L’œuvre Les Glaneuses témoigne particulièrement de la fascination de Burnand pour Jean-François Millet. En effet, cette toile de plus de deux mètres, exécutée d’après nature à Seppey durant l’été 1880, semble s’inspirer directement de l’œuvre homonyme et de L’Angélus que le réaliste français a peint une vingtaine d’années plus tôt. Des Glaneuses, Burnand reprend le sujet, le ramassage après la récolte des épis négligés, tandis qu’il s’inspire de la position des figures et de l’atmosphère silencieuse, voire sacralisante de L’Angélus. Seulement, tandis que Millet insiste sur la pauvreté et les conditions pénibles du travail des glaneuses, Burnand les dépeint belles, rêveuses, opérant dans un vaste champ ensoleillé au milieu des montagnes vaudoises. C’est par cette atmosphère idéale et paisible, plongée dans une lumière vive quelque peu irréaliste que l’artiste suisse exprime la beauté du travail ancestrale de la terre.

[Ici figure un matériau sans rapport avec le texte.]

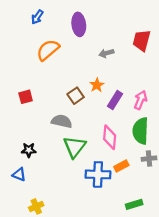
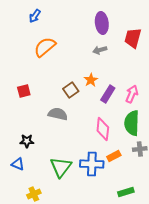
purple ellipse: (79, 24) -> (102, 23), moved
green triangle: (75, 147) -> (61, 167), moved

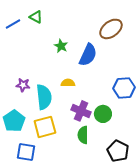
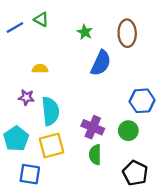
brown ellipse: (111, 29) -> (127, 33), turned -55
green star: (61, 46) -> (85, 32), moved
yellow semicircle: (68, 83) -> (40, 69), moved
green circle: (103, 114) -> (128, 131), moved

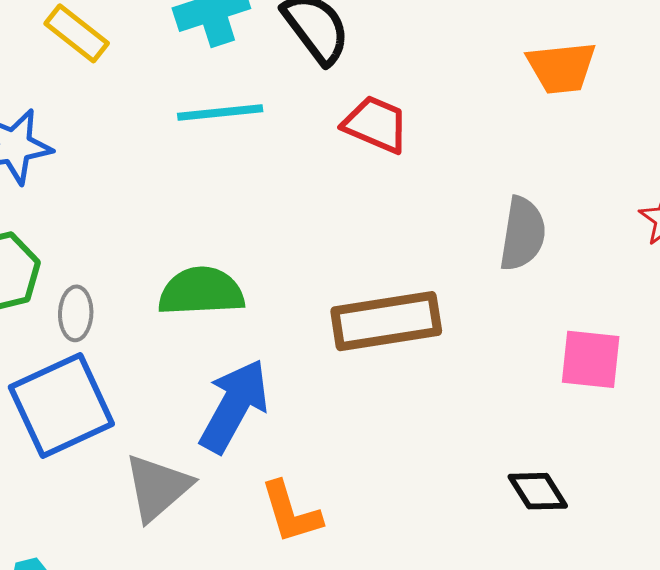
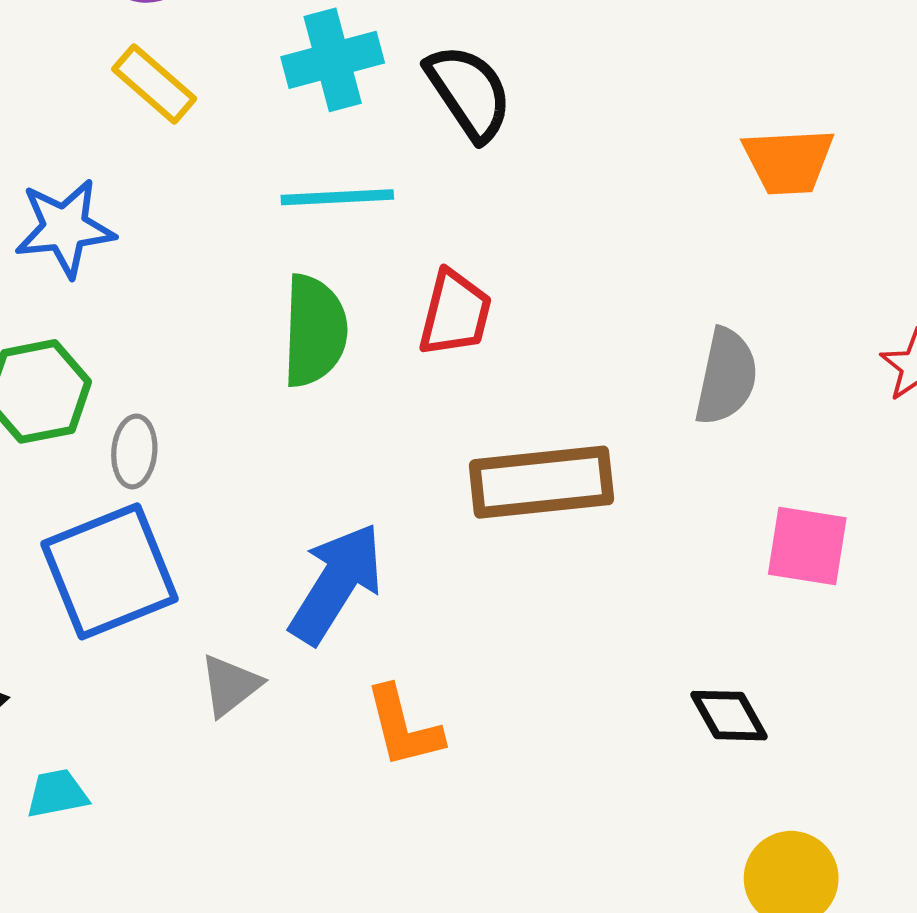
red trapezoid: (376, 124) -> (455, 313), moved, turned 78
green semicircle: (201, 291) -> (315, 331), moved, turned 92
gray triangle: (158, 487) -> (230, 685), size x0.7

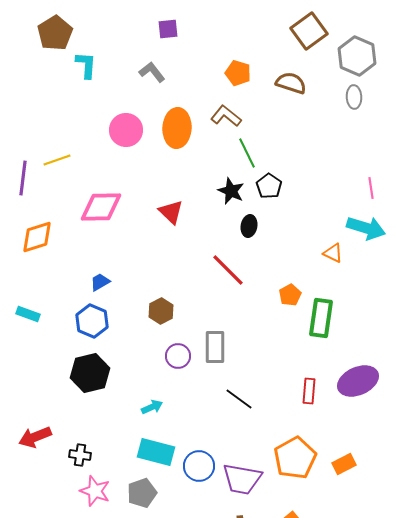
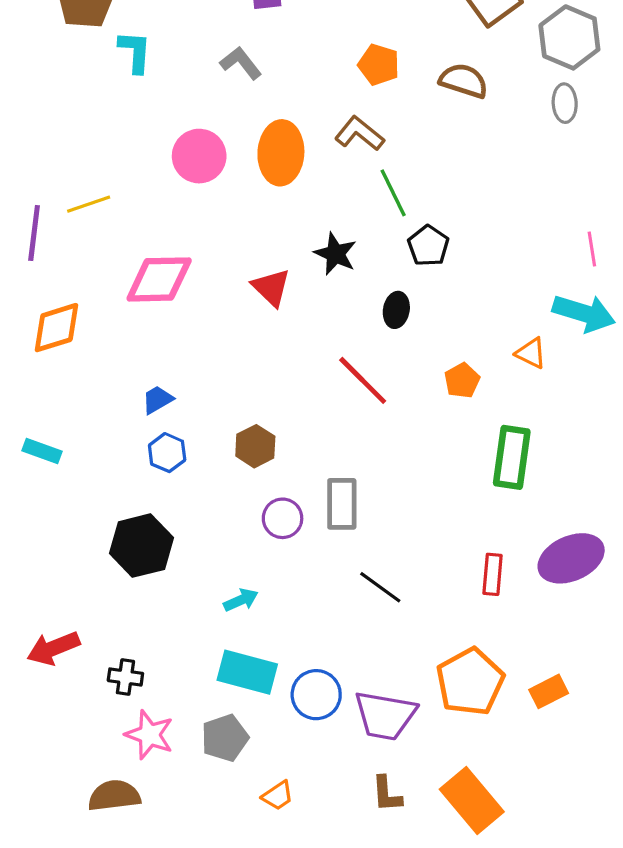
black star: (231, 191) -> (335, 254), moved
orange pentagon: (290, 295) -> (462, 380), moved
blue hexagon: (92, 321) -> (167, 453), moved, size x0.7

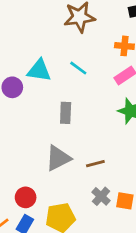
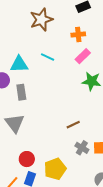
gray rectangle: (66, 113) -> (21, 92), moved
gray triangle: (58, 158) -> (15, 123), moved, turned -30

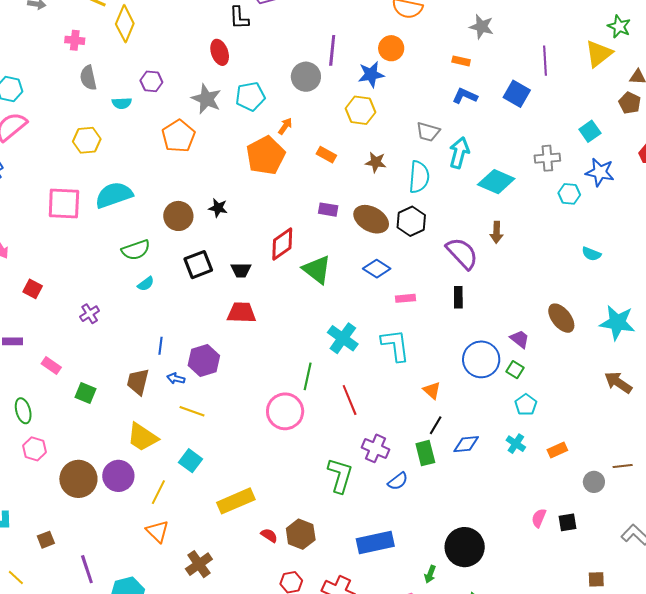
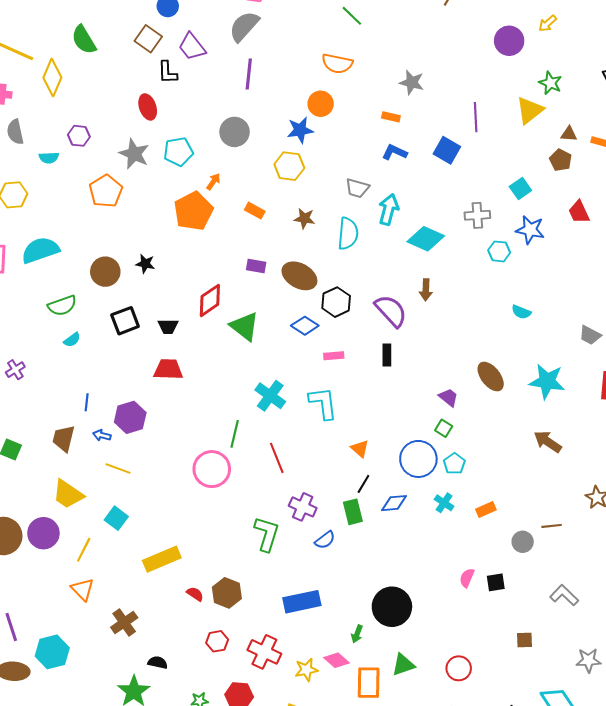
purple line: (332, 50) -> (249, 74), moved
black hexagon: (411, 221) -> (336, 302), moved
blue circle: (481, 359) -> (418, 459), moved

En France, l’œuvre est exposée au Salon parisien de 1881. Les Glaneuses font également le tour de la Suisse puisqu’elles sont exposées à Lausanne et Genève durant l’année de leur création, puis à Bâle, Neuchâtel et Vevey entre 1882 et 1883. Cette toile marque le début de la carrière internationale de l’artiste vaudois puisqu’elle est présentée à Anvers en 1885 puis à Stuttgart en 1911 où le Prince de Furstenberg, admiratif, manifeste le désir de l’acquérir. L’affaire n’aboutit pas, et l’œuvre est finalement acquises par la Commune de Moudon en 1976.
[1] BURNAND, René, Jeunesse de peintres : Eugène Burnand et ses amis, Lausanne : Ed. spec, 1949, p. 89.